Ive already tried leavin like 5 times. she found out about it one of the times. almost left me. as badly as wanted to elave i couldnt bring myself to just leave her. then we eventually ended up livin together for like 6 months almost now. feels like 2 or 3 years for me especially, because i chose to remain single prior to meeting her for like 2 years.....

and she knows i wanna be free. u know. free from all the daily drama and bs cuz thats what it is. city life bullshit. im not running from responsibility for one. we have no kids, and we're just bf/gf. aint married . but everytime i try i just cant do it. shes my wife basically but unmarried. u know 6 month aint long but when uve never been livin with someone, largely because i move around too much u know. and then bam u get into this relationship, and slowly by surely u just cantleave.


----------



## LeeevinKansas (Apr 7, 2011)

and as i was saying im not running from a responsibility, as many old conservatives and folk like that put it, im running from what someone else has preplanned for me to be my responsibilities, and in other words, someone elses preplanned life. meaningi cant be me. i cant be me. the point of my lifevis to be happy, and i know how to be happy, but i cant do it living in the city. i need to be out wandering out. i got wanderlust bad. i know ppl say man just leave her. theres others out there. but hey im done with searching. i mean sometimes im like fuck that ims tayin with her, but when i hear the sounds of the interstate just beyond me, and the sound of trains blowing past and honkin in the middle of the night, that shits calling me. i love my woman. fuck u if u think i dont know love. why do u think i cant bring myself to leave? im not sure the point of posting this but u know.................


----------



## LeeevinKansas (Apr 7, 2011)

but then she sits there and says shes gonna go hitchin with me or rvn after the beet harvest if that ends up being real good. i wont leave is wha ti tell my self, but my heart feels otherwise sometimes. i dunno anymore.


----------



## Diagaro (Apr 7, 2011)

Yea Wemens are trouble. get a dog.
A stupid southerner told me "lock your dog and woman in the trunk for a wile keep the one who is happy to see you"
Duke and I had an argument before I went to sleep the other day and when I woke up he was gone.

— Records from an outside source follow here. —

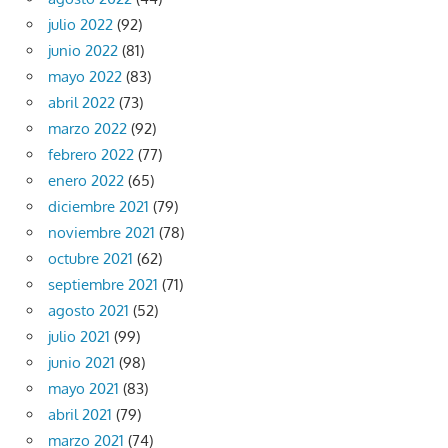
julio 2022
(92)
junio 2022
(81)
mayo 2022
(83)
abril 2022
(73)
marzo 2022
(92)
febrero 2022
(77)
enero 2022
(65)
diciembre 2021
(79)
noviembre 2021
(78)
octubre 2021
(62)
septiembre 2021
(71)
agosto 2021
(52)
julio 2021
(99)
junio 2021
(98)
mayo 2021
(83)
abril 2021
(79)
marzo 2021
(74)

Today when I saw him in the pound His whole body was wagging and he was yipping with joy, broke my goddamn heart. He never barks, let alone yips. I've never heard him vocalise before.


----------



## sons of vipers (Apr 7, 2011)

Diagaro said:


> "lock your dog and woman in the trunk for a wile keep the one who is happy to see you"

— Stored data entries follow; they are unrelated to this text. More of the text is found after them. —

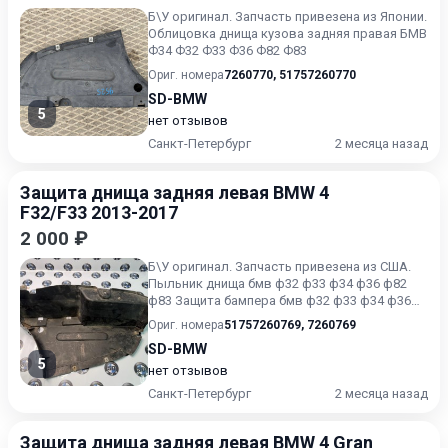
Б\У oригинaл. Запчасть привезена из Японии.
Облицовка днища кузова задняя правая БМВ
Ф34 Ф32 Ф33 Ф36 Ф82 Ф83
Ориг. номера
7260770
,
51757260770
SD-BMW
5
нет отзывов
Санкт-Петербург
2 месяца назад
Защита днища задняя левая BMW 4
F32/F33 2013-2017
2 000 ₽
Б\У oригинaл. Запчасть привезена из США.
Пыльник днища бмв ф32 ф33 ф34 ф36 ф82
ф83 Защита бампера бмв ф32 ф33 ф34 ф36
ф82 ф83
Ориг. номера
51757260769
,
7260769
SD-BMW
5
нет отзывов
Санкт-Петербург
2 месяца назад
Защита днища задняя левая BMW 4 Gran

haha! i really like this. thats a good one!


----------



## venusinpisces (Apr 7, 2011)

LeeevinKansas said:


> why do u think i cant bring myself to leave? ..


 Probably because you have a very solid relationship and that's not something to throw away lightly. It can be hard to find someone you're compatible with on that level and even "normal" people have a hard time with it. I can't tell you what the right decision is but think long and hard because she's obviously important to you. My advice, if you want it: this girl sounds fairly responsible and it's easy to slip into the pattern of seeing someone like this as a symbol of the "establishment".
Don't do this. It will come back to bite you years down the road when you're missing her. If you can take her with you, then try to be productive and have adventures instead getting intoxicated all the time. Not saying this is what you'll do but that's what a lot of travelers get stuck in and any responsible person will get tired of this pattern very quickly. And if you do need to separate, don't burn any bridges. End things gracefully and *don't blow off the lease*! That way there's always a chance you can get back together at a later point. Just continue to develop yourself as a person and don't stagnate--then you'll have something to offer her the next time you connect. Sorry about all the don'ts.  Also worth mentioning is the fact that most girls who travel are very independent so good luck finding a stable relationship with them--you may be looking for a long time based on what I've seen. If there's any chance you can snatch your girl up and move to a more interesting place after traveling a bit then that may be a better solution. 


LeeevinKansas said:


> and as i was saying im not running from a responsibility, as many old conservatives and folk like that put it, im running from what someone else has preplanned for me to be my responsibilities, and in other words, someone elses preplanned life. meaningi cant be me. i cant be me. the point of my lifevis to be happy.


I do know what you mean about living a preplanned life because I've always felt that way, even when I was very young. But once you step off that path things will get a lot more challenging, since the pre-planned system will reward people for conforming to the plan and punish those who don't. I would recommend finding a bigger goal in life besides being happy. Give yourself a challenge because that's the only way you'll grow. Good luck whatever you do!


----------



## Deleted member 2962 (Apr 16, 2011)

do what you need to do for yourself. don't change your plans for other people. the rest will follow.


----------